November 8 was National STEM/STEAM Day, and I got to spend it interacting with students from across Georgia who were showcasing their work at the Georgia Educational Technology Conference! It was inspiring, as you can probably imagine.
There is a big push for STEM (Science, Technology, Engineering, & Math) focused lessons in education, and more recently STEAM (STEM + the arts). When I first started to incorporate STEM activities, or at least what I thought qualified as STEM, I focused on science and math performance tasks that made use of educational technology. I guess you could call what I was doing as “STAM,” since I did incorporate art elements in my projects.

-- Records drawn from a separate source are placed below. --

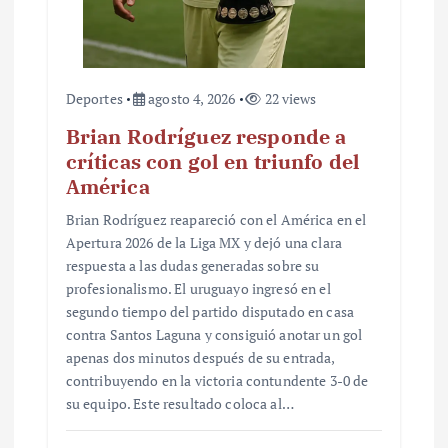
Deportes
agosto 4, 2026
22 views
Brian Rodríguez responde a
críticas con gol en triunfo del
América
Brian Rodríguez reapareció con el América en el
Apertura 2026 de la Liga MX y dejó una clara
respuesta a las dudas generadas sobre su
profesionalismo. El uruguayo ingresó en el
segundo tiempo del partido disputado en casa
contra Santos Laguna y consiguió anotar un gol
apenas dos minutos después de su entrada,
contribuyendo en la victoria contundente 3-0 de
su equipo. Este resultado coloca al…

It didn’t take me long to realize that what I was doing, while very beneficial, wasn’t really STEM/STEAM. I fell victim to the misconception that engineering had to mean constructing some kind of 3D functioning model. I also had the misguided notion that technology meant digital technology. As I learned more about engineering, I began to understand that it wasn’t the construction part that I had to incorporate into my lessons, but rather the design process. There’s always a product, but it’s not always physical, and it’s truly never “finished.” I also became aware of the need for myself and others to take the definition of technology into consideration when talking about implementing it in our lessons. It doesn’t have to be digital. I now discuss with my students how technology is the inventing or innovating of something new that can be used to make our lives easier. So, really, technology and engineering go hand in hand.
So, it was exciting to see what STEM/STEAM activities some students have been doing in other schools. From coding robots to perform specific dance moves to building and programming circuit boards to perform a certain function, such as light a bulb or play a sound, to innovating ways to grow crops on Mars, students were engaged with these relatively new to education skills.